The Downtown Charlottetown Residents Association held a meeting to discuss the upcoming SunDaze Music and Art Festival, Wednesday night.
The music festival is expected to take place on Aug. 23 and 24 at Confederation Landing Park in Charlottetown.
We don’t see there being any big issues.— Sam Murphy
The festival was originally planned to take place at Oyster Bed Bridge but was forced to be relocated after issues with rezoning requirements were raised.
In addition, residents in the Oyster Bed area were vocal about their complaints surrounding the festival and started a petition.
Festival organizer Sam Murphy says he was satisfied with the meeting and felt it addressed issues of traffic and crowd control.

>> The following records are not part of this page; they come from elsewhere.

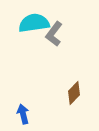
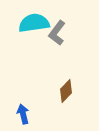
gray L-shape: moved 3 px right, 1 px up
brown diamond: moved 8 px left, 2 px up
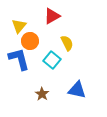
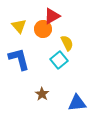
yellow triangle: rotated 21 degrees counterclockwise
orange circle: moved 13 px right, 12 px up
cyan square: moved 7 px right; rotated 12 degrees clockwise
blue triangle: moved 13 px down; rotated 18 degrees counterclockwise
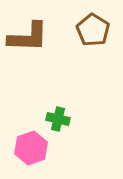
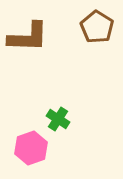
brown pentagon: moved 4 px right, 3 px up
green cross: rotated 20 degrees clockwise
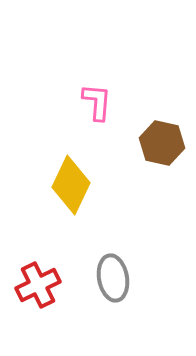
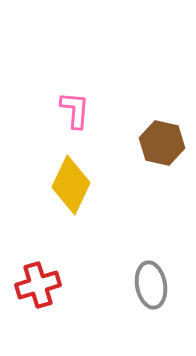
pink L-shape: moved 22 px left, 8 px down
gray ellipse: moved 38 px right, 7 px down
red cross: rotated 9 degrees clockwise
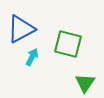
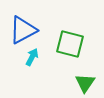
blue triangle: moved 2 px right, 1 px down
green square: moved 2 px right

“It was great having Sean Coombs here from city police … he has a great … plan for after the festival … we don’t see there being any issues,” Murphy said.

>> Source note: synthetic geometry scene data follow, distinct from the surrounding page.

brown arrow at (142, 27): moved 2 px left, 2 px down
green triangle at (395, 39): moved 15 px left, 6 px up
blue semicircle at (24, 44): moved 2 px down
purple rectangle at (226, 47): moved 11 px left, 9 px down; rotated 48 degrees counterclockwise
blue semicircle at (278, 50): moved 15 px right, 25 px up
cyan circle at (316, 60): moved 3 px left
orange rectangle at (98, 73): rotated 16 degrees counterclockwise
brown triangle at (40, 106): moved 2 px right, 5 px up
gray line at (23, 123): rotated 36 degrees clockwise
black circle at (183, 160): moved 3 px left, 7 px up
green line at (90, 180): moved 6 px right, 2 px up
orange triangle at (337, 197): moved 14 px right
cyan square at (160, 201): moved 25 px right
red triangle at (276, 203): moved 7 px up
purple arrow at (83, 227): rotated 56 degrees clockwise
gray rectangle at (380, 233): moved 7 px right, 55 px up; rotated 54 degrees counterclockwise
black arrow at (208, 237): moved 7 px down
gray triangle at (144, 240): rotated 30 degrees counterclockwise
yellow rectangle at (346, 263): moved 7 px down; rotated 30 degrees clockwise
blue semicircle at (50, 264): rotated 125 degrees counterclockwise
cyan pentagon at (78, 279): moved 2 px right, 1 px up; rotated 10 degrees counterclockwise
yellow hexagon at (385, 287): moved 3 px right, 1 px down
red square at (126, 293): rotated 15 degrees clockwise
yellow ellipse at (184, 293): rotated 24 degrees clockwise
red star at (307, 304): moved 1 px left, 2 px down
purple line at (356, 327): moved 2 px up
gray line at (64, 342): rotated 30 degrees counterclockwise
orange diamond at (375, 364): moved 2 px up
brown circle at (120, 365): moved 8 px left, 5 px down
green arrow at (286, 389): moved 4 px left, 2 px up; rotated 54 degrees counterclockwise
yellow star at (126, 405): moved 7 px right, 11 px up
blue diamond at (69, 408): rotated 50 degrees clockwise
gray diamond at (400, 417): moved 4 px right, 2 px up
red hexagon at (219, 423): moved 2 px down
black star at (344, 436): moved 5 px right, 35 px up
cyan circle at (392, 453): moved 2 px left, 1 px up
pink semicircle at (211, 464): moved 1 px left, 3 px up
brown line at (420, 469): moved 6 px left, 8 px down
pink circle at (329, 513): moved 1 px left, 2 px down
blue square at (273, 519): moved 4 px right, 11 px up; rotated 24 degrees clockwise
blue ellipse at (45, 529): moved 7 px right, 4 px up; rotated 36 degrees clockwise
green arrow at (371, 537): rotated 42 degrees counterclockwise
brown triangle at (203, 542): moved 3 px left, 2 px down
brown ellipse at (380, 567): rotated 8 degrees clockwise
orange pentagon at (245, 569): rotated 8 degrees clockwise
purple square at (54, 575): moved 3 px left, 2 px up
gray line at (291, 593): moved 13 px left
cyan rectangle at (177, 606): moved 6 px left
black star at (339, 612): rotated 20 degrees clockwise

Judy Gallant lives in the downtown Charlottetown area. She’s in support of the event but wanted to know more about how police plan to handle crowds leaving the park once the festival ends. (Isabella Zavarise/CBC) Crowd control
Police plan to help direct people away from the park once the festival is over, said Sean Coombs, deputy chief with Charlottetown Police.
Crowd control was the main concern for Judy Gallant, a long-time downtown resident. She said her concerns came from previous incidents she had experienced in the past.

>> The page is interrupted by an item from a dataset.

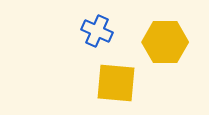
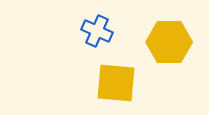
yellow hexagon: moved 4 px right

It’s more organized and I’m pleased with this.— Judy Gallant
“There was some damage done to people’s properties and a lot of noise,” Gallant said.
“I really, really do believe this one’s going to be a lot better and it’s more organized and I’m pleased with this,” she said.
As a means to address crowd control, two security companies are expected to work the event, Murphy said.
Festival organiser Sam Murphy says the grounds will be arranged differently than it’s been in previous years. (Isabella Zavarise/CBC) Plans to minimize noise
The event grounds will also be arranged differently from previous years, Murphy said.
“The stage is now facing the mouth of the Charlottetown harbour so … we see it being a lot less hard noise, I guess, coming in to the city,” he said.
In previous years, the festival had arranged the stage to face the downtown core.
The event will also wrap up earlier this year, “Just like any other establishment in Charlottetown that has outdoor music, it shuts down at 11.”
Organizers are expecting close to 3,000 people for the event.